══ DATA SUPPLIED

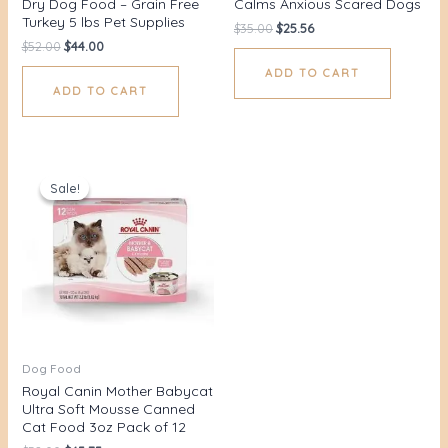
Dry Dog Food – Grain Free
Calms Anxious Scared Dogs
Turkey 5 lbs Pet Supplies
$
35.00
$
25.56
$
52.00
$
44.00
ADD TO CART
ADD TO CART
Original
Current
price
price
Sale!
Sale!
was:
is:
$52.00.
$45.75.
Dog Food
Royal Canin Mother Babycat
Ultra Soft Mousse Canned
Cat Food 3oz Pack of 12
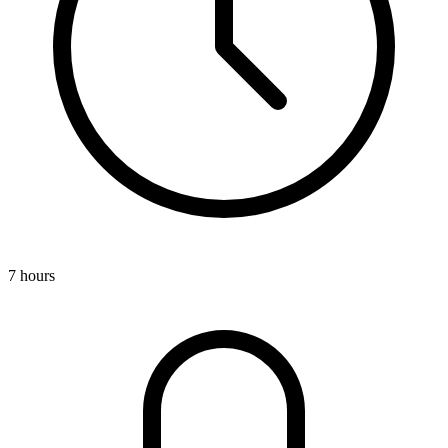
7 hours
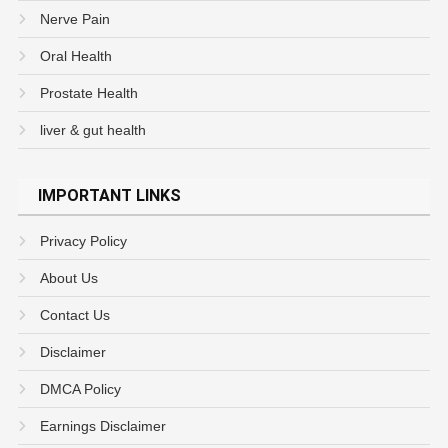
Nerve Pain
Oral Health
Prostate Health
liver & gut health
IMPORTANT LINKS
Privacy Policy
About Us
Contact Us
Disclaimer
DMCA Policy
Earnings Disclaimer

════

EXERCISE BRIEF: Produce an exact copy of each line of data, skipping embedded images.

ANSWER BOX:
Dry Dog Food – Grain Free
Calms Anxious Scared Dogs
Turkey 5 lbs Pet Supplies
$
35.00
$
25.56
$
52.00
$
44.00
ADD TO CART
ADD TO CART
Original
Current
price
price
Sale!
Sale!
was:
is:
$52.00.
$45.75.
Dog Food
Royal Canin Mother Babycat
Ultra Soft Mousse Canned
Cat Food 3oz Pack of 12
7 hours
Nerve Pain
Oral Health
Prostate Health
liver & gut health
IMPORTANT LINKS
Privacy Policy
About Us
Contact Us
Disclaimer
DMCA Policy
Earnings Disclaimer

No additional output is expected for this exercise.